It’s amazing to think that football, “The Sopranos,” a puddle of genes, and a couple dozen potlucks shaped who I am today.

I’m what is called a “mixed plate” in Hawaiian pidgin – a person of mixed ancestry. In the same way a “mixed plate” is an assortment of tasty foods, I’m a mixture of ethnicities: Japanese, Filipino, Caucasian, and Native Hawaiian.

Although I was born on Maui, living in the Utah snow with my extended family shaped the way I view my culture more than all of my time spent in the islands. Every Sunday the entire family would descend on my aunt’s house for dinner. With mounds of rice covering the countertop, it was a massive potluck for a massive family. After dinner, the adults would settle around the T.V. to watch H.B.O. and all of the kids ran downstairs to roughhouse.
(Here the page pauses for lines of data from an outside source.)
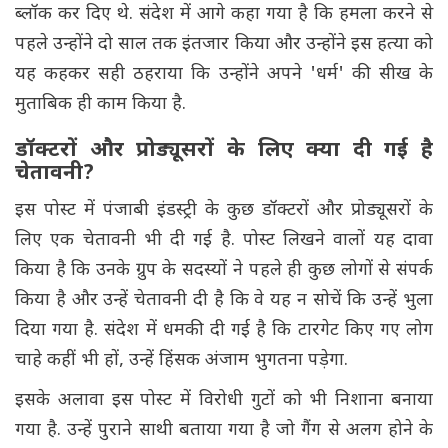
ब्लॉक कर दिए थे. संदेश में आगे कहा गया है कि हमला करने से
पहले उन्होंने दो साल तक इंतजार किया और उन्होंने इस हत्या को
यह कहकर सही ठहराया कि उन्होंने अपने 'धर्म' की सीख के
मुताबिक ही काम किया है.
डॉक्टरों और प्रोड्यूसरों के लिए क्या दी गई है
चेतावनी?
इस पोस्ट में पंजाबी इंडस्ट्री के कुछ डॉक्टरों और प्रोड्यूसरों के
लिए एक चेतावनी भी दी गई है. पोस्ट लिखने वालों यह दावा
किया है कि उनके ग्रुप के सदस्यों ने पहले ही कुछ लोगों से संपर्क
किया है और उन्हें चेतावनी दी है कि वे यह न सोचें कि उन्हें भुला
दिया गया है. संदेश में धमकी दी गई है कि टारगेट किए गए लोग
चाहे कहीं भी हों, उन्हें हिंसक अंजाम भुगतना पड़ेगा.
इसके अलावा इस पोस्ट में विरोधी गुटों को भी निशाना बनाया
गया है. उन्हें पुराने साथी बताया गया है जो गैंग से अलग होने के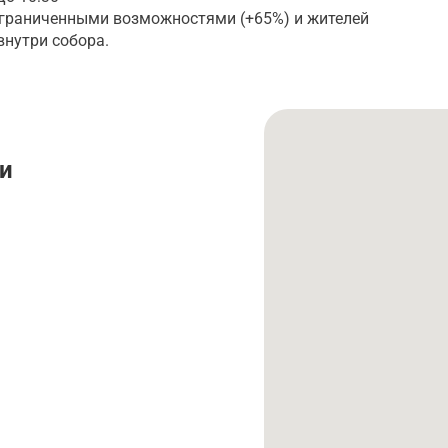
с ограниченными возможностями (+65%) и жителей
внутри собора.
и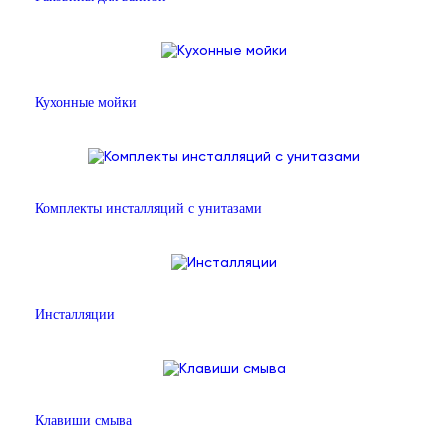
Кухонные мойки
Комплекты инсталляций с унитазами
Инсталляции
Клавиши смыва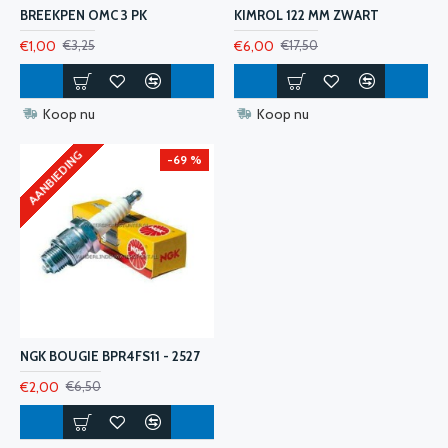
BREEKPEN OMC 3 PK
KIMROL 122 MM ZWART
€1,00
€6,00
€3,25
€17,50
Koop nu
Koop nu
AANBIEDING
-69 %
NGK BOUGIE BPR4FS11 - 2527
€2,00
€6,50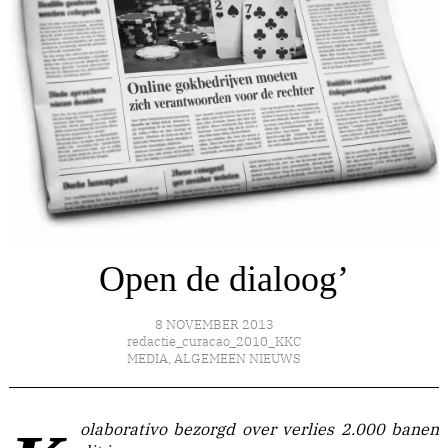
Open de dialoog’
8 NOVEMBER 2013
redactie_curacao_2010_KKC
MEDIA
,
ALGEMEEN NIEUWS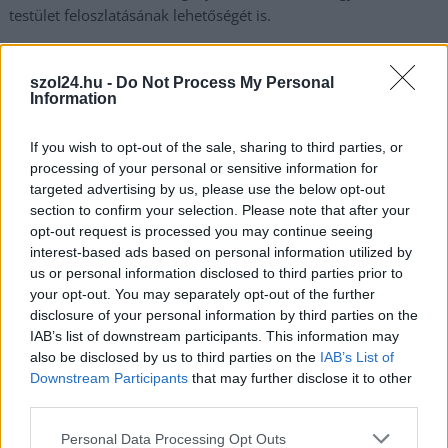
testület feloszlatásának lehetőségét is.
TOVÁBB OLVASOM
szol24.hu -
Do Not Process My Personal
Information
,
,
,
,
,
Szolnok
elektrolitgyár
ellenzék
fidesz
györfi mihály
költségvetés
,
,
önkormányzat
Szolnok
testület
If you wish to opt-out of the sale, sharing to third parties, or
processing of your personal or sensitive information for
Morgolódnak a szolnokiak az ingatlanadó miatt
targeted advertising by us, please use the below opt-out
section to confirm your selection. Please note that after your
2025.04.24.
Kiss Lajos
opt-out request is processed you may continue seeing
A város kasszája kong
interest-based ads based on personal information utilized by
us or personal information disclosed to third parties prior to
az ürességtől, sőt, tele
your opt-out. You may separately opt-out of the further
vagyunk adósságokkal.
disclosure of your personal information by third parties on the
De ettől még a
IAB’s list of downstream participants. This information may
szolnokiak érthetően
also be disclosed by us to third parties on the
IAB’s List of
rossz néven veszik,
Downstream Participants
that may further disclose it to other
hogy továbbra is róluk
third parties.
húznak le egy-egy
Please note that this website/app uses one or more Google
Personal Data Processing Opt Outs
újabb bőrt.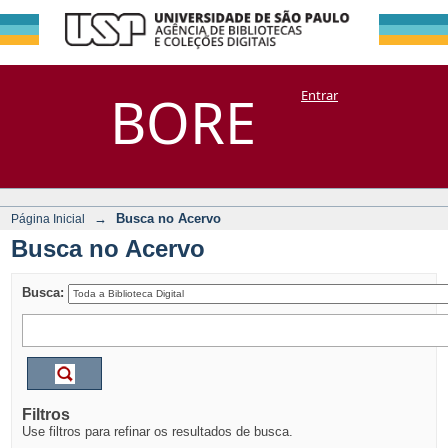
Busca no Acervo
Repositório
BORE
Entrar
DSpace/Manakin + Corisco
→
Busca no Acervo
Página Inicial
Busca no Acervo
Busca:
Filtros
Use filtros para refinar os resultados de busca.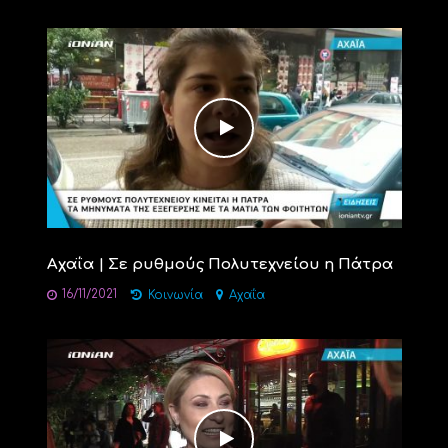
Αχαΐα | Σε ρυθμούς Πολυτεχνείου η Πάτρα
16/11/2021
Κοινωνία
Αχαΐα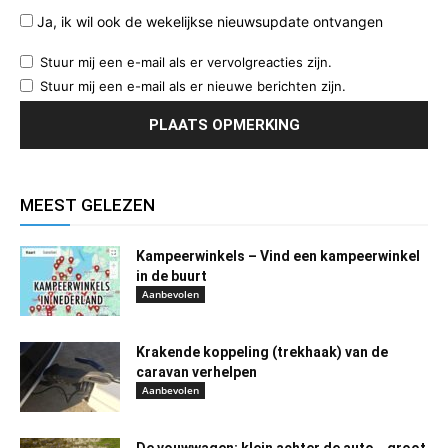
Ja, ik wil ook de wekelijkse nieuwsupdate ontvangen
Stuur mij een e-mail als er vervolgreacties zijn.
Stuur mij een e-mail als er nieuwe berichten zijn.
MEEST GELEZEN
Kampeerwinkels – Vind een kampeerwinkel
in de buurt
Aanbevolen
Krakende koppeling (trekhaak) van de
caravan verhelpen
Aanbevolen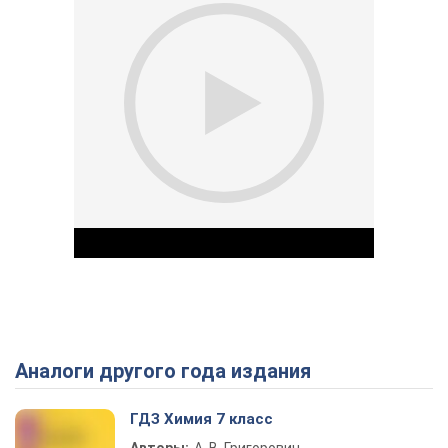
Аналоги другого года издания
Play Video
ГДЗ Химия 7 класс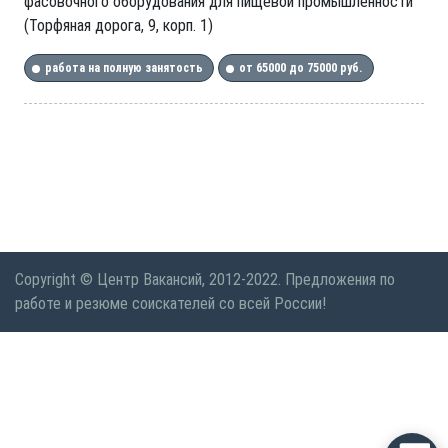
фасовочного оборудования для пищевой промышленности
(Торфяная дорога, 9, корп. 1)
работа на полную занятость
от 65000 до 75000 руб.
Copyright © Центр Вакансий, 2012-2022. Предложения по
работе и резюме соискателей со всей России!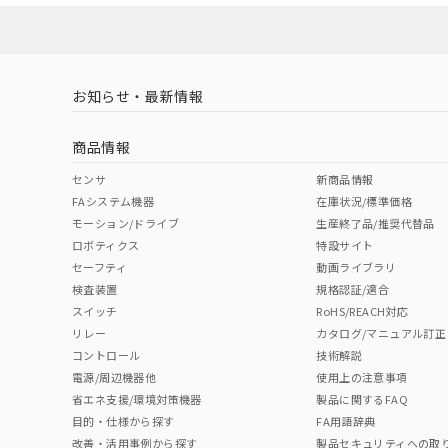
対応済み
LR型式承認
DNV型式承認
BV型式承認
KR
（イギリス
（ノルウェー
（フランス
（
お知らせ・最新情報
中国 RoHS
注意事項・凡例
船舶規格）
船舶規格）
船舶規格）
船
商品情報
Yes
No
No
No
中国 RoHS表
※1 ※2
センサ
新商品情報
FAシステム機器
在庫状況/標準価格
Pb
Hg
Cd
Cr(V
モーション/ドライブ
生産終了品/推奨代替品
ロボティクス
特設サイト
セーフティ
動画ライブラリ
検査装置
規格認証/適合
X
O
O
O
スイッチ
RoHS/REACH対応
リレー
カタログ/マニュアル訂正
コントロール
技術解説
"対応済み"や非含有の記載がされた商品であっても、流通
電源/周辺機器他
使用上の注意事項
非含有品が必要な際は、弊社営業部門もしくは販売店へお
省エネ支援/環境対策機器
製品に関するFAQ
目的・仕様から探す
FA用語辞典
改善・活用事例から探す
製品セキュリティへの取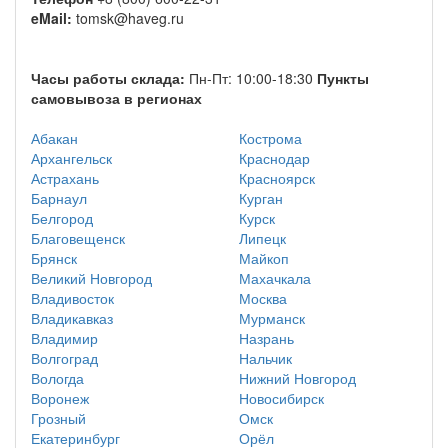
eMail:
tomsk@haveg.ru
Часы работы склада:
Пн-Пт: 10:00-18:30
Пункты
самовывоза в регионах
Абакан
Кострома
Архангельск
Краснодар
Астрахань
Красноярск
Барнаул
Курган
Белгород
Курск
Благовещенск
Липецк
Брянск
Майкоп
Великий Новгород
Махачкала
Владивосток
Москва
Владикавказ
Мурманск
Владимир
Назрань
Волгоград
Нальчик
Вологда
Нижний Новгород
Воронеж
Новосибирск
Грозный
Омск
Екатеринбург
Орёл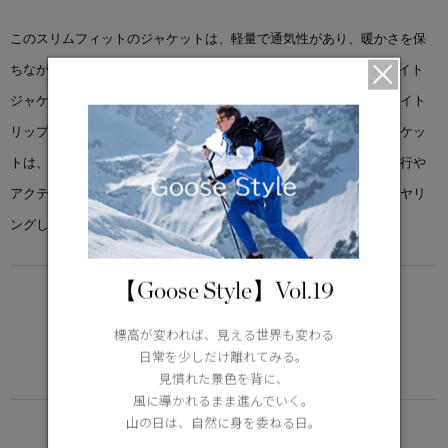
このスリムフィットのジャケットは、軽量で通気性があり、暖かさを保
ちながら、パフォーマンスの限界に挑みます。 「ハイブリッジ® ライト
ジャケット」を耐久性と軽量性を兼ね備えたリサイクルフェザーライト
リップストップでアップデート。季節の変わり目に最適なこのジャケッ
トは、通気性と保温性を提供します。収納力に優れているため、旅行や
アクティブに動きたいときに適しており、レインウェアの下にレイヤリ
ングして着用することもできます。
【Goose Style】Vol.19
LIGHTWEIGHT
5°C / -5°C
標高が変われば、見える世界も変わる
アクティブな活動に適した軽さ
日常を少しだけ離れてみる。
Learn more about TEI
見慣れた景色を背に、
風に導かれるまま進んでいく。
山の日は、自然に身を委ねる日。
FUNCTION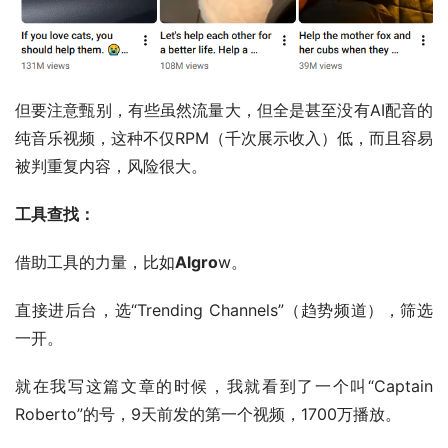
但要注意甄别，有些虽然流量大，但全是甚至没有AI配音的
纯音乐视频，这种不仅RPM（千次展示收入）低，而且容易
被判重复内容，风险很大。
工具查找：
借助工具的力量，比如
Algro
w。
直接进后台，选“Trending Channels”（趋势频道），筛选
一开。
就在我写这篇文章的时候，我就看到了一个叫“Captain 
Roberto”的号，9天前发的第一个视频，1700万播放。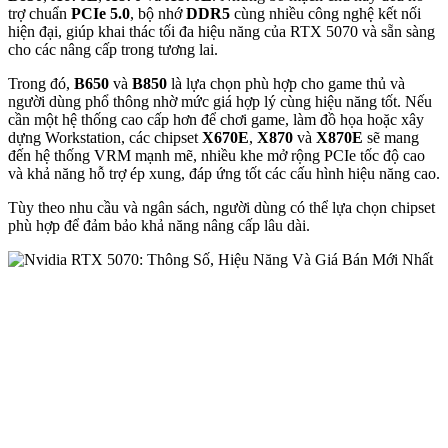
trợ chuẩn
PCIe 5.0
, bộ nhớ
DDR5
cùng nhiều công nghệ kết nối
hiện đại, giúp khai thác tối đa hiệu năng của RTX 5070 và sẵn sàng
cho các nâng cấp trong tương lai.
Trong đó,
B650
và
B850
là lựa chọn phù hợp cho game thủ và
người dùng phổ thông nhờ mức giá hợp lý cùng hiệu năng tốt. Nếu
cần một hệ thống cao cấp hơn để chơi game, làm đồ họa hoặc xây
dựng Workstation, các chipset
X670E
,
X870
và
X870E
sẽ mang
đến hệ thống VRM mạnh mẽ, nhiều khe mở rộng PCIe tốc độ cao
và khả năng hỗ trợ ép xung, đáp ứng tốt các cấu hình hiệu năng cao.
Tùy theo nhu cầu và ngân sách, người dùng có thể lựa chọn chipset
phù hợp để đảm bảo khả năng nâng cấp lâu dài.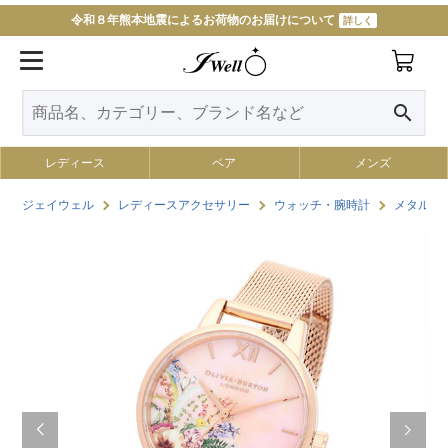
令和８年熊本地震によるお荷物のお届けについて
詳しく
search
レディース
ペア
メンズ
ジェイウェル
レディースアクセサリー
ウォッチ・腕時計
メタルウ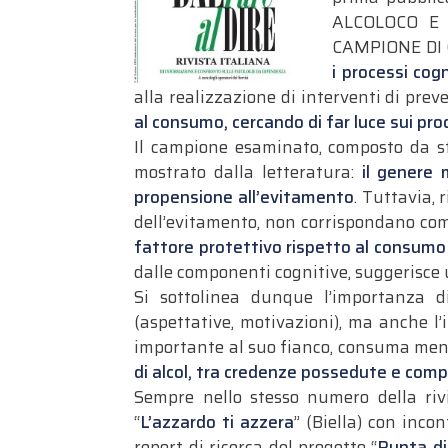
ALCOLOCO E 
CAMPIONE DI 
i processi cogn
alla realizzazione di interventi di prev
al consumo, cercando di far luce sui pro
Il campione esaminato, composto da st
mostrato dalla letteratura:
il genere 
propensione all’evitamento
. Tuttavia, 
dell’evitamento, non corrispondano co
fattore protettivo rispetto al consumo 
dalle componenti cognitive, suggerisce 
Si sottolinea dunque l’importanza d
(aspettative, motivazioni), ma anche l
importante al suo fianco, consuma meno
di alcol, tra credenze possedute e com
Sempre nello stesso numero della rivi
“
L’azzardo ti azzera
” (Biella) con incon
report di ricerca del progetto “
Punta di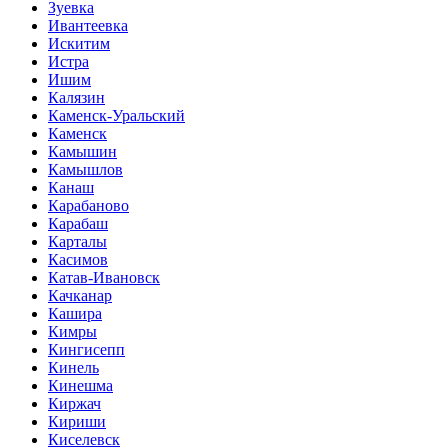
Зуевка
Ивантеевка
Искитим
Истра
Ишим
Калязин
Каменск-Уральский
Каменск
Камышин
Камышлов
Канаш
Карабаново
Карабаш
Карталы
Касимов
Катав-Ивановск
Качканар
Кашира
Кимры
Кингисепп
Кинель
Кинешма
Киржач
Кириши
Киселевск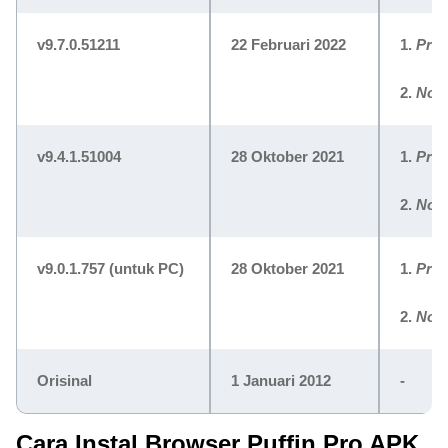
v9.7.0.51211
22 Februari 2022
1.
Pre
2.
No 
v9.4.1.51004
28 Oktober 2021
1.
Pre
2.
No 
v9.0.1.757 (untuk PC)
28 Oktober 2021
1.
Pre
2.
No 
Orisinal
1 Januari 2012
-
Cara Instal Browser Puffin Pro APK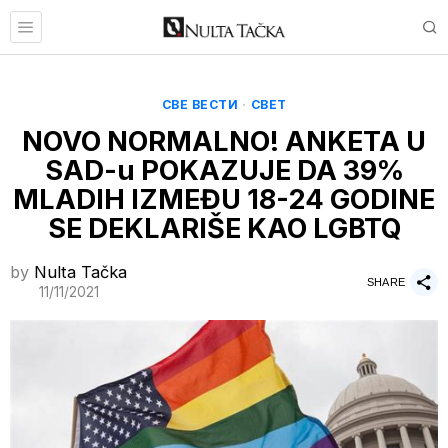
СВЕ ВЕСТИ
·
СВЕТ
NOVO NORMALNO! ANKETA U
SAD-u POKAZUJE DA 39%
MLADIH IZMEĐU 18-24 GODINE
SE DEKLARIŠE KAO LGBTQ
by
Nulta Tačka
SHARE
11/11/2021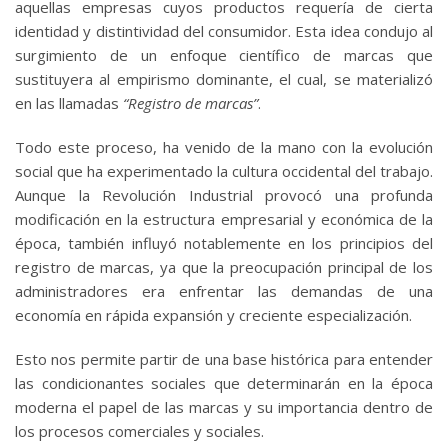
aquellas empresas cuyos productos requería de cierta
identidad y distintividad del consumidor. Esta idea condujo al
surgimiento de un enfoque científico de marcas que
sustituyera al empirismo dominante, el cual, se materializó
en las llamadas
“Registro de marcas”
.
Todo este proceso, ha venido de la mano con la evolución
social que ha experimentado la cultura occidental del trabajo.
Aunque la Revolución Industrial provocó una profunda
modificación en la estructura empresarial y económica de la
época, también influyó notablemente en los principios del
registro de marcas, ya que la preocupación principal de los
administradores era enfrentar las demandas de una
economía en rápida expansión y creciente especialización.
Esto nos permite partir de una base histórica para entender
las condicionantes sociales que determinarán en la época
moderna el papel de las marcas y su importancia dentro de
los procesos comerciales y sociales.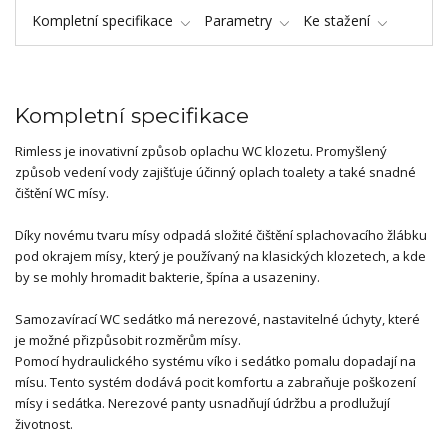
Kompletní specifikace
Parametry
Ke stažení
Kompletní specifikace
Rimless je inovativní způsob oplachu WC klozetu. Promyšlený
způsob vedení vody zajišťuje účinný oplach toalety a také snadné
čištění WC mísy.
Díky novému tvaru mísy odpadá složité čištění splachovacího žlábku
pod okrajem mísy, který je používaný na klasických klozetech, a kde
by se mohly hromadit bakterie, špína a usazeniny.
Samozavírací WC sedátko má nerezové, nastavitelné úchyty, které
je možné přizpůsobit rozměrům mísy.
Pomocí hydraulického systému víko i sedátko pomalu dopadají na
mísu. Tento systém dodává pocit komfortu a zabraňuje poškození
mísy i sedátka. Nerezové panty usnadňují údržbu a prodlužují
životnost.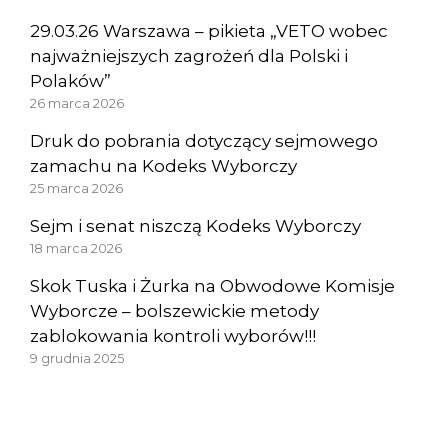
29.03.26 Warszawa – pikieta „VETO wobec
najważniejszych zagrożeń dla Polski i
Polaków”
26 marca 2026
Druk do pobrania dotyczący sejmowego
zamachu na Kodeks Wyborczy
25 marca 2026
Sejm i senat niszczą Kodeks Wyborczy
18 marca 2026
Skok Tuska i Żurka na Obwodowe Komisje
Wyborcze – bolszewickie metody
zablokowania kontroli wyborów!!!
9 grudnia 2025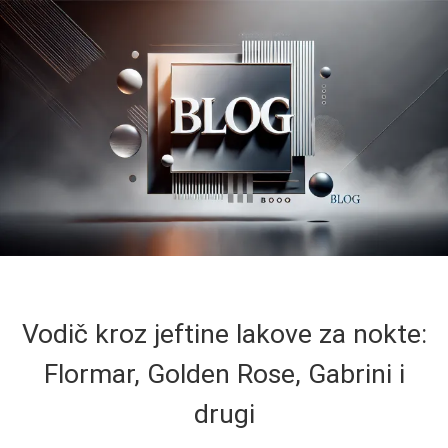
Vodič kroz jeftine lakove za nokte:
Flormar, Golden Rose, Gabrini i
drugi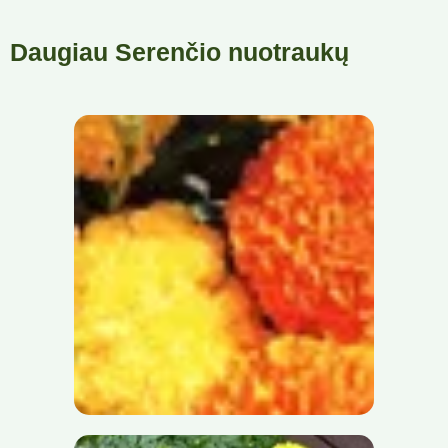
Daugiau Serenčio nuotraukų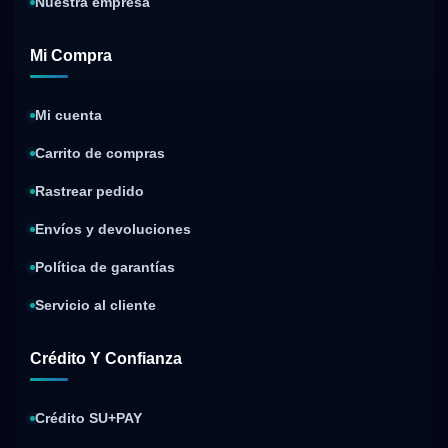
Nuestra empresa
Mi Compra
Mi cuenta
Carrito de compras
Rastrear pedido
Envíos y devoluciones
Política de garantías
Servicio al cliente
Crédito Y Confianza
Crédito SU+PAY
As a collective, we cousins were rowdy and excitable. All are dark-skinned, athletic, and seemed to be in every way more Hawaiian than me. My aunties, uncles, and cousins would tease me about my awkward manner and reluctance to see the sun. I was clumsy, quiet, and stumpy; the jokes were abundant. Teasing is about as native as poi and poke, and everything they said and did was in good humor. But while it was harmless ribbing from my aunts and uncles and childish taunts from my cousins, it really did affect me. I was the white sheep in a dark flock. I started spending less time downstairs with my cousins and more time in the kitchen with a book between the pans of buttered rolls.

When I was thirteen, my family moved to O’ahu; I was beyond excited to be there. I was determined to become Hawaiian. I remember my father trying to teach me Hawaiian pronunciation using street names, like Kapiolani Highway or Kalakaua Avenue. He would spell the words out, and I would recite what I thought was the proper pronunciation.

“P-I-P-E-L-I-N-E,” he spelled out deliberately.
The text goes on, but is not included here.